Элайджа сидит, пока самолет не останавливается окончательно. Дэнни передает ему сумки. Пенелопа наклоняется к его уху и признается, что не может поверить, что она уже в Венеции. Элайджа кивает и смотрит в окно. Венеция. Хотя на самом деле еще не Венеция, а аэропорт. Снаружи идет дождь.
***
Элайджа ничего не может с собой поделать – он машинально прочесывает взглядом толпу на выходе из таможни, глядя, не встречает ли его кто-нибудь. Как будто Кэл действительно могла переехать на своей зверской «камаро» Атлантический океан и даже тут выделяться из толпы.
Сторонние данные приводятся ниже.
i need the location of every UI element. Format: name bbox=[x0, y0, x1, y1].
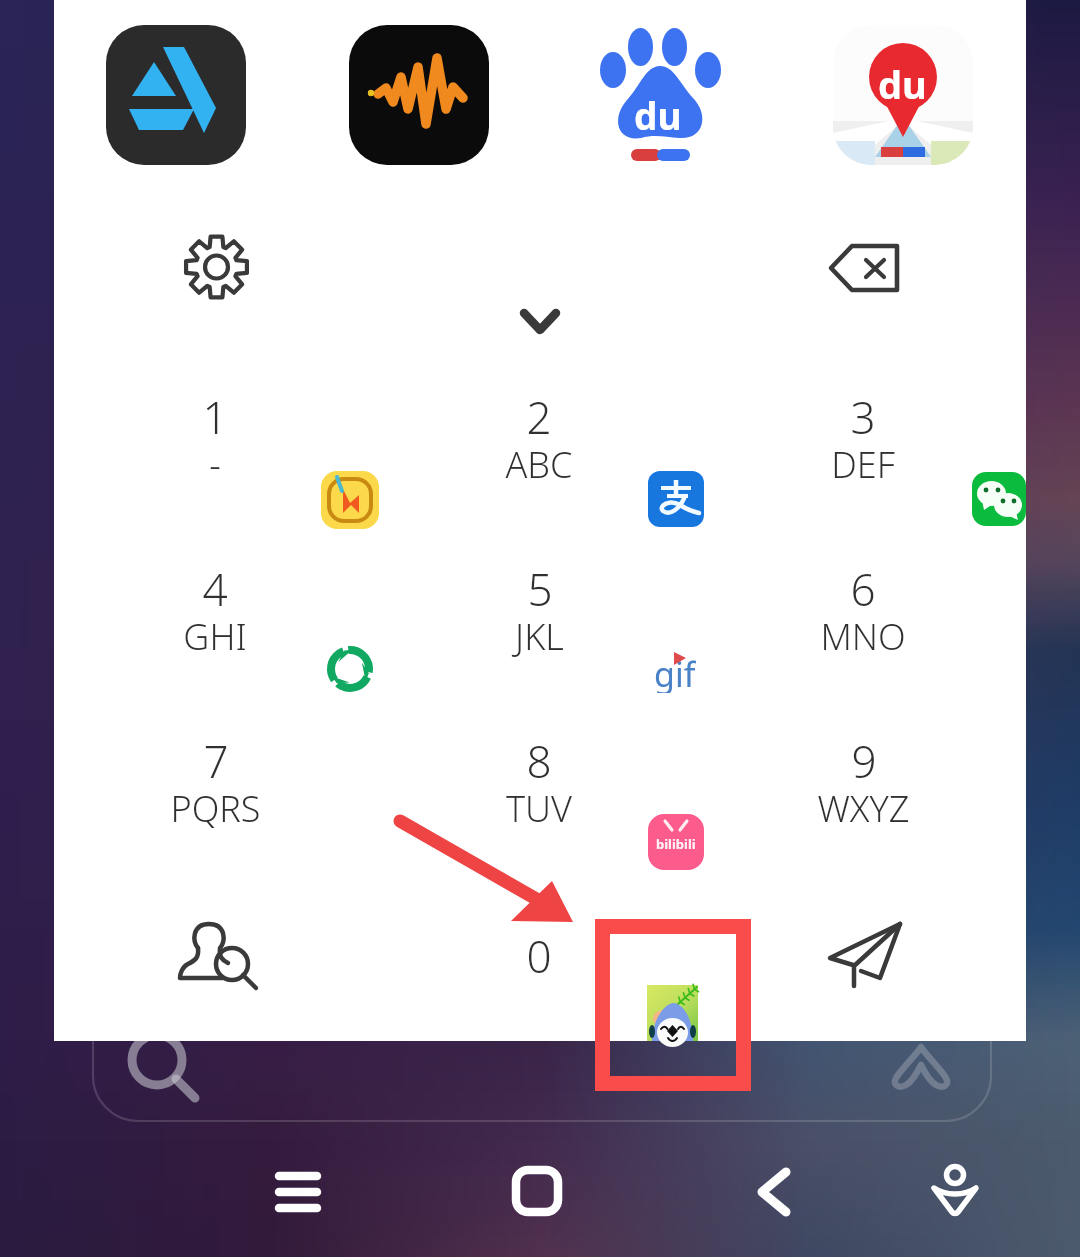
button[interactable]: Ctrip bbox=[326, 645, 374, 693]
staticText: - bbox=[209, 440, 221, 489]
button[interactable]: Baidu bbox=[600, 26, 722, 174]
button[interactable]: Bilibili bbox=[648, 814, 704, 870]
button[interactable]: Home bbox=[482, 1136, 592, 1246]
staticText: 8 bbox=[526, 731, 552, 791]
staticText: bilibili bbox=[656, 835, 696, 853]
button[interactable]: Kuaishou bbox=[321, 471, 379, 529]
button[interactable]: 9 bbox=[773, 701, 953, 851]
button[interactable]: 0 bbox=[449, 896, 629, 1046]
button[interactable]: Baidu Maps bbox=[833, 25, 973, 165]
staticText: MNO bbox=[820, 612, 906, 661]
button[interactable]: WeChat bbox=[972, 472, 1026, 526]
staticText: 2 bbox=[526, 387, 552, 447]
button[interactable]: Affinity Designer bbox=[106, 25, 246, 165]
button[interactable]: 1 bbox=[125, 357, 305, 507]
button[interactable]: GIF bbox=[652, 649, 704, 691]
button[interactable]: Send message bbox=[828, 922, 906, 990]
button[interactable]: Settings bbox=[183, 234, 250, 300]
staticText: 1 bbox=[202, 387, 228, 447]
button[interactable]: 8 bbox=[449, 701, 629, 851]
button[interactable]: 3 bbox=[773, 357, 953, 507]
button[interactable]: Profile avatar bbox=[647, 985, 698, 1041]
staticText: du bbox=[878, 58, 927, 110]
staticText: PQRS bbox=[170, 784, 261, 833]
staticText: GHI bbox=[183, 612, 247, 661]
button[interactable]: Recent apps bbox=[243, 1137, 353, 1247]
staticText: 5 bbox=[527, 559, 553, 619]
button[interactable]: Search contacts bbox=[180, 918, 260, 992]
staticText: WXYZ bbox=[817, 784, 910, 833]
button[interactable]: Alipay bbox=[648, 471, 704, 527]
staticText: TUV bbox=[506, 784, 572, 833]
staticText: 9 bbox=[851, 731, 877, 791]
staticText: gif bbox=[654, 651, 696, 693]
button[interactable]: Assistant bbox=[900, 1138, 1010, 1248]
button[interactable]: 5 bbox=[449, 529, 629, 679]
button[interactable]: 6 bbox=[773, 529, 953, 679]
staticText: 4 bbox=[202, 559, 228, 619]
button[interactable]: 4 bbox=[125, 529, 305, 679]
staticText: 3 bbox=[850, 387, 876, 447]
button[interactable]: Collapse keypad bbox=[518, 308, 562, 338]
button[interactable]: Audio Recorder bbox=[349, 25, 489, 165]
staticText: 6 bbox=[850, 559, 876, 619]
staticText: 0 bbox=[526, 926, 552, 986]
staticText: DEF bbox=[831, 440, 895, 489]
staticText: 7 bbox=[203, 731, 229, 791]
button[interactable]: 2 bbox=[449, 357, 629, 507]
staticText: du bbox=[634, 90, 682, 140]
staticText: ABC bbox=[505, 440, 573, 489]
button[interactable]: Back bbox=[719, 1137, 829, 1247]
button[interactable]: 7 bbox=[125, 701, 305, 851]
staticText: JKL bbox=[515, 612, 564, 661]
button[interactable]: Backspace bbox=[828, 243, 900, 293]
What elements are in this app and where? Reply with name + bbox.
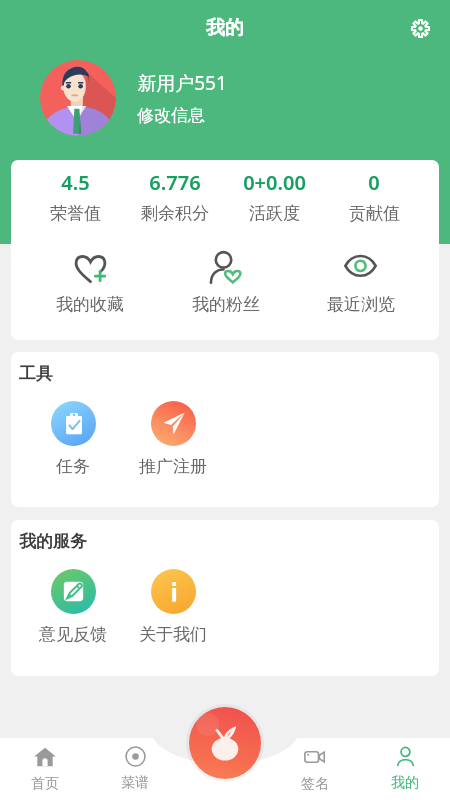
staticText: 剩余积分 xyxy=(141,203,209,224)
staticText: 菜谱 xyxy=(121,774,149,792)
staticText: 首页 xyxy=(31,775,59,793)
staticText: 0+0.00 xyxy=(243,169,306,196)
staticText: 贡献值 xyxy=(349,203,400,224)
staticText: 工具 xyxy=(19,363,53,384)
staticText: 我的粉丝 xyxy=(192,294,260,315)
staticText: 意见反馈 xyxy=(39,624,107,645)
staticText: 我的 xyxy=(391,774,419,792)
staticText: 任务 xyxy=(56,456,90,477)
button[interactable]: 我的收藏 xyxy=(22,251,158,315)
button[interactable]: 我的 xyxy=(360,738,450,800)
staticText: 推广注册 xyxy=(139,456,207,477)
button[interactable]: 最近浏览 xyxy=(293,251,428,315)
staticText: 活跃度 xyxy=(249,203,300,224)
button[interactable]: 新用户551 xyxy=(0,59,450,137)
button[interactable]: Add xyxy=(189,707,261,779)
button[interactable]: 0 xyxy=(324,169,424,224)
staticText: 最近浏览 xyxy=(327,294,395,315)
staticText: 签名 xyxy=(301,775,329,793)
staticText: 修改信息 xyxy=(137,105,205,126)
staticText: 我的收藏 xyxy=(56,294,124,315)
staticText: 0 xyxy=(368,169,380,196)
button[interactable]: 关于我们 xyxy=(123,569,223,645)
staticText: 关于我们 xyxy=(139,624,207,645)
button[interactable]: 我的粉丝 xyxy=(158,251,293,315)
button[interactable]: 首页 xyxy=(0,738,90,800)
staticText: 我的 xyxy=(206,16,244,40)
button[interactable]: 菜谱 xyxy=(90,738,180,800)
staticText: 荣誉值 xyxy=(50,203,101,224)
button[interactable]: 意见反馈 xyxy=(23,569,123,645)
staticText: 6.776 xyxy=(149,169,201,196)
button[interactable]: Settings xyxy=(400,8,440,48)
button[interactable]: 任务 xyxy=(23,401,123,477)
button[interactable]: 推广注册 xyxy=(123,401,223,477)
staticText: 4.5 xyxy=(61,169,90,196)
button[interactable]: 6.776 xyxy=(125,169,224,224)
staticText: 我的服务 xyxy=(19,531,87,552)
button[interactable]: 0+0.00 xyxy=(224,169,324,224)
staticText: 新用户551 xyxy=(137,70,227,96)
button[interactable]: 4.5 xyxy=(26,169,125,224)
button[interactable]: 签名 xyxy=(270,738,360,800)
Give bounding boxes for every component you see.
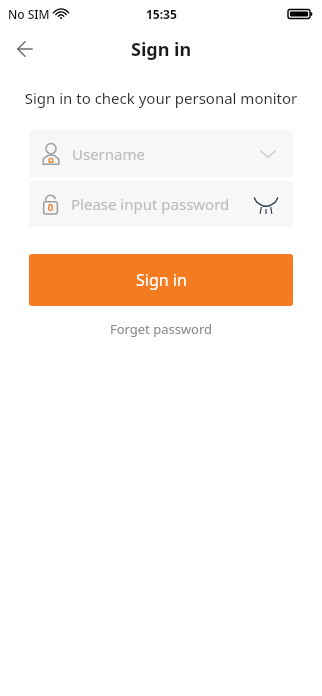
button[interactable]: Please input password: [29, 181, 293, 227]
button[interactable]: Back: [8, 32, 42, 66]
staticText: Sign in: [131, 37, 192, 62]
button[interactable]: Show account list: [255, 141, 281, 167]
staticText: Please input password: [71, 194, 230, 214]
button[interactable]: Forget password: [0, 318, 322, 340]
button[interactable]: Show password: [251, 189, 281, 219]
button[interactable]: Username: [29, 130, 293, 177]
staticText: 15:35: [146, 6, 177, 22]
staticText: Username: [72, 144, 145, 164]
button[interactable]: Sign in: [29, 254, 293, 306]
staticText: No SIM: [8, 6, 50, 22]
staticText: Sign in to check your personal monitor: [16, 88, 306, 108]
staticText: Sign in: [136, 269, 187, 291]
– Пошли, – говорит Дэнни, закидывая сумку повыше на плечо. – И шнурки завяжи.
Элайдже плевать на шнурки, но он послушно завязывает. В толчее аэропорта он едва не теряет Дэнни из виду. На это ему тоже почти что плевать, вот только у Дэнни все деньги и только он знает название отеля (типичный Дэнни).
Элайджа несколько мгновений представляет, каково будет сейчас раствориться в толпе, самому как-нибудь добраться в Венецию, неделю выживать своим умом, а через неделю вернуться и улететь домой вместе с братом. Ну не может же Дэнни возражать?
Но Дэнни останавливается. Дэнни стоит и смотрит – поглядывает на часы, притопывает ногой, поторапливая Элайджу. Между ними снуют груженые вещами толпы со всего мира. Семьи с чемоданами. Маленькая девочка, которая уронила куклу-русалочку. Элайджа отдает ей куклу и догоняет брата.
– Чего ты так долго? – спрашивает тот.
Элайджа не знает, что ответить. Специально для таких случаев кто-то придумал пожимать плечами, так что именно это он и делает.
***
В Италии Дэнни должен чувствовать себя богачом, но чувствует себя бедняком. Обменяв сто двадцать долларов на сто восемьдесят тысяч лир, любой человек должен ощутить, что обогатился. Но вместо этого такая сделка обесценивает всю идею богатства. Нули – главная мера успеха каждого американца – абсурдны и гротескны.
Женщина в бюро обмена отсчитывает деньги с улыбкой, как бы говоря: «Посмотри только, сколько у тебя денег». Но Дэнни чувствовал бы себя надежнее даже с фальшивыми купюрами из «Монополии».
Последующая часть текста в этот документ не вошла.